Docker-compose is a very vast topic , it has thousands of style to configure your container , here we will look only for basic docker-compose config.

Key points to remember:

image : this section defines the base image for the container

port: where the particular service will be executable.

volumes: to store the data, logs for that particular service.

expose: The EXPOSE instruction informs Docker that the container listens on the specified network ports at runtime.EXPOSE does not make the ports of the container accessible to the host.

commands: commands to be executed inside the container.

links: to bind the container to the main app: Here, we have bind the container datacapture_img with mongo,rabbitmq and celery, as you can see celery is also linked to rabbitmq.

environment: to define runtime environment variables.

NOTE -> As you can see inside environment variables we have use MONGO_IP as mongo , the reason behind that is when container starts , docker automatically binds the IP of mongo container to the datacapture_img conatiner, so that both container can sync with each other.

Now, we have completed docker-compose file , lets start our containers , and yes, docker will start the container defined inside links first , and then the main container at last, on the basis of dependency of container on each other.
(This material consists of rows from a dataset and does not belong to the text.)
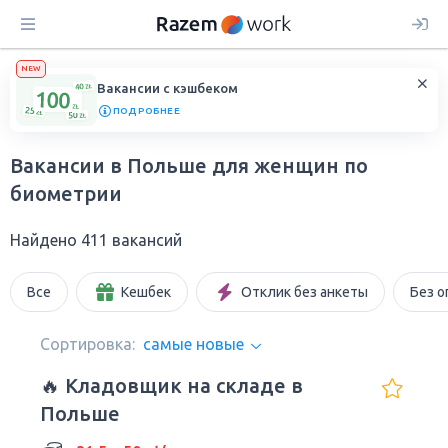
NEW
Вакансии с кэшбеком
ПОДРОБНЕЕ
Вакансии в Польше для женщин по
биометрии
Найдено 411 вакансий
Все
Кешбек
Отклик без анкеты
Без о
Сортировка:
самые новые
🔥 Кладовщик на складе в
Польше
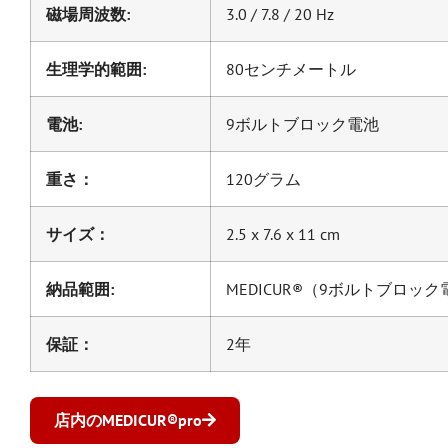
磁場周波数:
3.0 / 7.8 / 20 Hz
生理学的範囲:
80センチメートル
電池:
9ボルトブロック電池
重さ：
120グラム
サイズ：
2.5 x 7.6 x 11 cm
納品範囲:
MEDICUR®（9ボルトブロ
保証：
2年
店内のMEDICUR®pro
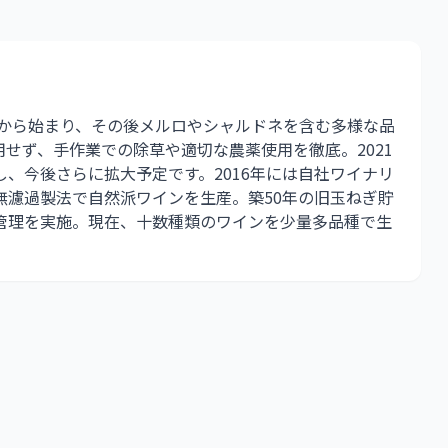
培から始まり、その後メルロやシャルドネを含む多様な品
せず、手作業での除草や適切な農薬使用を徹底。2021
、今後さらに拡大予定です。2016年には自社ワイナリ
無濾過製法で自然派ワインを生産。築50年の旧玉ねぎ貯
管理を実施。現在、十数種類のワインを少量多品種で生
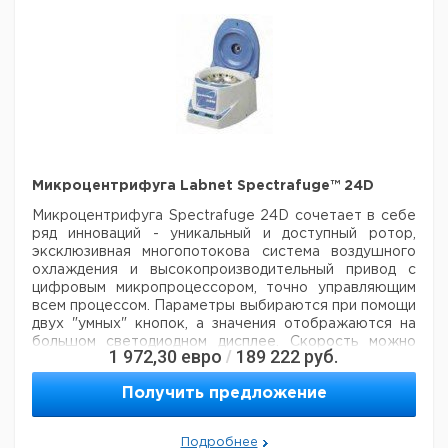
микроцентрифужных
6
9776487
пробирок 0,4 мл
Адаптер для ПЦР-
6
9776504
сосудов 0,2 мл
Микроцентрифуга Labnet Spectrafuge™ 24D
Микроцентрифуга Spectrafuge 24D сочетает в себе
ряд инноваций - уникальный
и доступный ротор,
эксклюзивная многопотокова система воздушного
охлаждения
и высокопроизводительный привод с
цифровым микропроцессором, точно управляющим
всем процессом.
Параметры выбираются при помощи
двух "умных" кнопок, а значения отображаются на
большом светодиодном
дисплее. Скорость можно
1 972,30
евро
189 222
руб.
/
устанавливать в об/мин и еденицах g. Уникальная
конструкция 24-местного ротора
обеспечивает
Получить предложение
легкий доступ к пробиркам. Дополнительный адаптер
StripSpin™ предназначен для пробирок
объемом 0,2
мл и стрипов. Мощный бесщеточный мотор быстро
Подробнее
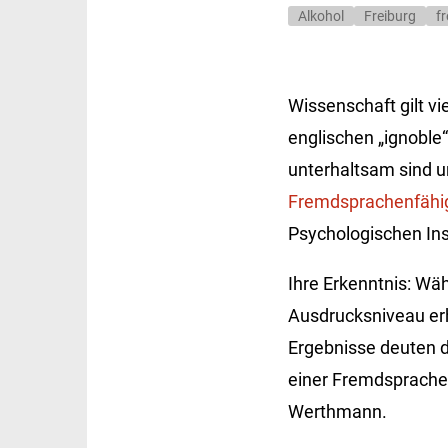
Alkohol
Freiburg
f
Wissenschaft gilt v
englischen „ignoble
unterhaltsam sind 
Fremdsprachenfähi
Psychologischen Ins
Ihre Erkenntnis: Wä
Ausdrucksniveau erh
Ergebnisse deuten 
einer Fremdsprache 
Werthmann.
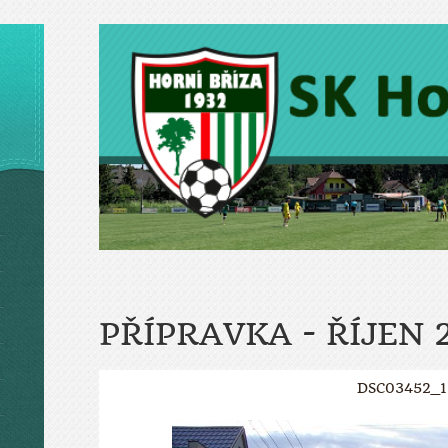
PŘÍPRAVKA - ŘÍJEN 
DSC03452_1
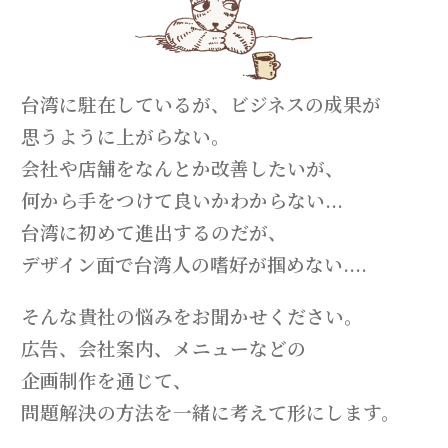
台湾に駐在しているが、ビジネスの成果が
思うように上がらない。
会社や店舗をなんとか改善したいが、
何から手をつけて良いかわからない...
台湾に初めて進出するのだが、
デザイン面で台湾人の嗜好が掴めない....
そんな貴社の悩みをお聞かせください。
広告、会社案内、メニューなどの
企画制作を通じて、
問題解決の方法を一緒に考えて形にします。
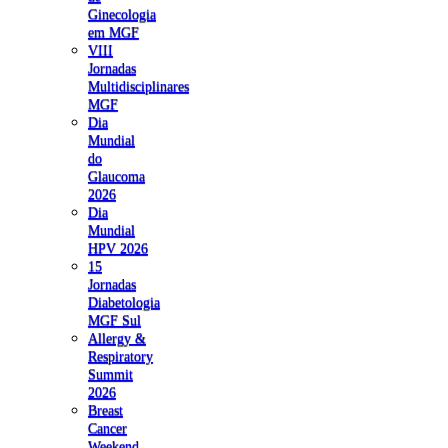
Ginecologia
em MGF
VIII
Jornadas
Multidisciplinares
MGF
Dia
Mundial
do
Glaucoma
2026
Dia
Mundial
HPV 2026
15
Jornadas
Diabetologia
MGF Sul
Allergy &
Respiratory
Summit
2026
Breast
Cancer
Weekend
Install the docker-compose package using apt-get:

sudo apt-get install docker-compose

then run the following command, from the directory where docker-compose file is present

docker-compose up

voila, your containers are up and running, your complete running project is now on your docker system.

Working with containers

Running containers is one part, but the problem comes when you have to execute certain services or commands inside the container, lets look for some more commands that will help to ease your process in better understanding of docker.
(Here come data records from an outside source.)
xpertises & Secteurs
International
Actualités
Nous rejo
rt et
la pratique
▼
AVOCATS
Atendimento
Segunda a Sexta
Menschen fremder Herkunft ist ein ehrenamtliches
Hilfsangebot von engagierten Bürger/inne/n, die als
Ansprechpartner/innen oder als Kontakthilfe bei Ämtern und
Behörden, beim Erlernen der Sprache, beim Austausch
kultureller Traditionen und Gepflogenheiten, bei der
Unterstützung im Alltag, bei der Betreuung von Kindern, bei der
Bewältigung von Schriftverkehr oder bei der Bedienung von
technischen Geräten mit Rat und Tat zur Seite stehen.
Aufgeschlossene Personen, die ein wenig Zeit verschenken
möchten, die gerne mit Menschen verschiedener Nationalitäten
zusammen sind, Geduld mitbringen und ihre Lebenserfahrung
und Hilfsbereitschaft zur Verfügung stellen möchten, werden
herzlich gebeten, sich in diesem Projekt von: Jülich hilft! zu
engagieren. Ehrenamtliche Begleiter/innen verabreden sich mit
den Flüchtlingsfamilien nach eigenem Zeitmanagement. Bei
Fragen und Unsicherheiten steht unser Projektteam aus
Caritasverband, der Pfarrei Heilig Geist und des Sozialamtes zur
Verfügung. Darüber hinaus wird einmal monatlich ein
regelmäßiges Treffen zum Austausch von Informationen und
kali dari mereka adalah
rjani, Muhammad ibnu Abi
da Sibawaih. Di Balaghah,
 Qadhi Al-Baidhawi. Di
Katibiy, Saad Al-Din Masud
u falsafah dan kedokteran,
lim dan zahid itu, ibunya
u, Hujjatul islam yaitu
Once we’ve created a container, we can list them all with the ‘ps’ command.

docker ps

If we want to see all of them, we can use the -a flag:

docker ps -a

To inspect your images or container in detail use:

docker inspect (conatiner-id) or (docker image)
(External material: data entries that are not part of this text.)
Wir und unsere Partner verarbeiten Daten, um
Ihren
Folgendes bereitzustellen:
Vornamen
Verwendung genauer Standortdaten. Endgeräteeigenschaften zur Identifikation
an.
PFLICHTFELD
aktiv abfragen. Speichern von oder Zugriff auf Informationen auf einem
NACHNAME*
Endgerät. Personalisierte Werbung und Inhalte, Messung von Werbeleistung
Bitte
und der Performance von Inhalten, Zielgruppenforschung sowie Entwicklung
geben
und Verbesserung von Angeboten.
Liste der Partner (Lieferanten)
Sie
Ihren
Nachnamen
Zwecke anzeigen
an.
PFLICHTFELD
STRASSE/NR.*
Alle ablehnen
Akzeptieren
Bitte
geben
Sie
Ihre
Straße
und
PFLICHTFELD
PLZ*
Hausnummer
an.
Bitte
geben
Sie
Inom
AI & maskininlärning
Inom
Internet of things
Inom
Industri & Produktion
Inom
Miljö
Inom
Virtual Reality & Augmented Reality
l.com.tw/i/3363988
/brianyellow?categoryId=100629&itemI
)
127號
To access the container, or to log in to your container:

  1. copy the container id, from docker ps command

  2. then run docker exec -it (container id) /bin/bash , you will be now inside the running container.

Note ->

If you change anything to docker-compose file then a layer over the previous container will be formed, all the variables will be reset to their first stage , all changes made inside the container will get stashed.

TO SHARE DOCKER IMAGE FROM ONE SYSTEM TO ANOTHER:

1.sudo docker save -o /home/matrix/matrix-data.tar matrix-data where matrix-data is the image name

and matrix-data.tar is the compressed image

  1. scp matrix-data.tar root@192.168.x.x /home/ to transfer the image from your server to another server

  2. docker load -i matrix-data.tar

This is all for the Docker Basics , in the next blog we will look how to create Docker Registry.